Your guide to managing Android app permissions

Your guide to managing Android app permissions

Published: Oct 5, 2021

So you want to get serious about privacy, especially in the wake of the recent spate of high-profile cases about webcam hacks, privacy policy changes, social media impersonation scams and more.

But where do we even begin tackling this complex, multi-platform, multi-factor issue? Let’s start small with app permissions.

What are app permissions?

But first, what are app permissions? Simply put, an app permission grants apps access to your phone’s system and your information.

For example, if you grant an app permission to access your contacts, they will be able to read (i.e. view) your contacts, edit your contact list (i.e. add or delete contacts), and even communicate with people on your contact list.

Now, let’s dive right into the wild world of app permissions and the steps you can take to better manage them in Android.

General tips for permissions

Generally, the access requested should make sense. For example, you wouldn’t want to grant location access to a simple flashlight app, but it makes sense to grant it to a map app. (Speaking of flashlight apps, you probably don’t need one—most phones have a Torch shortcut).

Unsure about an app and why it’s asking for a specific type of permission? Deny it access and check if the app becomes less functional.

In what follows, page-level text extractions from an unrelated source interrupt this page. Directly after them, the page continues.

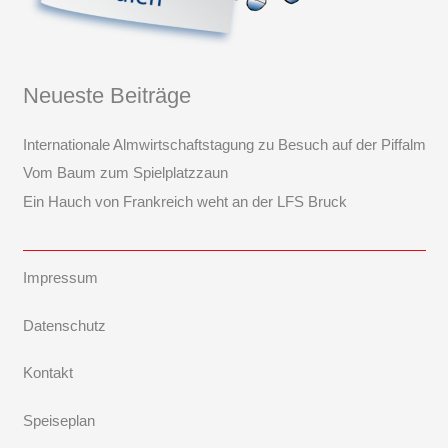
Neueste Beiträge
Internationale Almwirtschaftstagung zu Besuch auf der Piffalm
Vom Baum zum Spielplatzzaun
Ein Hauch von Frankreich weht an der LFS Bruck
Impressum
Datenschutz
Kontakt
Speiseplan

If you can use that app as usual, then that permission was likely not critical. Do research on the app to make sure it’s not malicious.

Quick steps you can take

Follow these simple steps to start managing your app permissions.

Step 1: Delete your unused apps

  • Google Play lets you sort your app list according to “Last Used” to help you better make this decision.

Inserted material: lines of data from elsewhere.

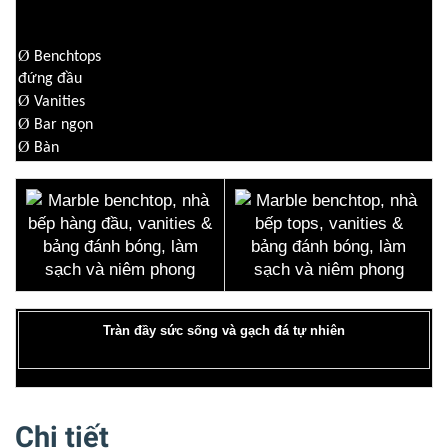
Ø
Benchtops
đứng đầu
Ø
Vanities
Ø
Bar ngọn
Ø
Bàn
Tràn đầy sức sống và gạch đá tự nhiên
Chi tiết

  • Go to the side menu and tap My apps & games > Installed, then sort your apps by “Last Used”.

  • Besides clearing up space on your device, removing old apps regularly also helps make your phone more secure.

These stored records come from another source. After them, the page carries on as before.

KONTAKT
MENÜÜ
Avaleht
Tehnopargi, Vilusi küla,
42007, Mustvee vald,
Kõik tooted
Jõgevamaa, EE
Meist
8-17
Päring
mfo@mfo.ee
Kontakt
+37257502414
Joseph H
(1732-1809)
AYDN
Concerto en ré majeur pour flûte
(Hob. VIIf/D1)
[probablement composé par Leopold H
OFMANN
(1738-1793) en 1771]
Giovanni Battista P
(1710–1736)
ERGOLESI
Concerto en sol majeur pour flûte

Step 2: Remove unused accounts from Google

  • Some deleted apps may still have access to your Google accounts and details.

  • Do a cleanup by revoking third-party access.

  • Go to, sign in and verify, and click Security > Third-party apps with account access. Select the app, then select Remove access.

Step 3: Look through your app permissions

  • Review your apps and the permissions access you’ve granted them, and revoke them if you think something doesn’t seem quite right.

  • Go to Settings > Privacy > Permission manager, and tap into the individual permissions to view the apps that have access to them.

  • Some apps might stop functioning properly if denied critical permission access, but you can always return and re-enable access.

Permissions and access granted

To access the list of permissions, go to Settings > Privacy > Permission manager.

  • Body sensors: Allow access to health data from paired devices such as heart rate monitors and fitness trackers.

  • Calendar: Apps can read, create, edit, or delete events on your default calendar.

  • Call logs: Apps can read and write phone call logs, i.e. the calls you receive and make. In general, most apps don’t need access to this permission.

  • Camera: Apps can take pictures and record video. By default, Android no longer allows apps from accessing your camera all the time, letting you choose from “Allow only while using the app”, “Ask every time” and “Deny”.

  • Contacts: Allows access to your contact list; that means apps can read and edit your contact list, and possibly send messages to or call the people on that list.

  • Files and media: Apps can read, change, and delete your files, photos, music, videos, and documents on your device.

  • Location: Another big one, location access allows apps to read your current location and location history. Android now lets you choose to only grant permission while the app is in use, or to have the app ask every time.

  • Microphone: Lets apps capture audio. Like the camera permission, you can also choose from “Allow only while using the app”, “Ask every time” and “Deny”.

  • Telephone: Allows apps to know your phone number, cell network information and call status. Apps can also make and end calls, see all call details, call logs, and redirect calls.

  • SMS: Apps can read, send, and receive SMS and MMS messages.

  • Physical Activity: Access information about your physical activity, e.g. walking, cycling, step counts.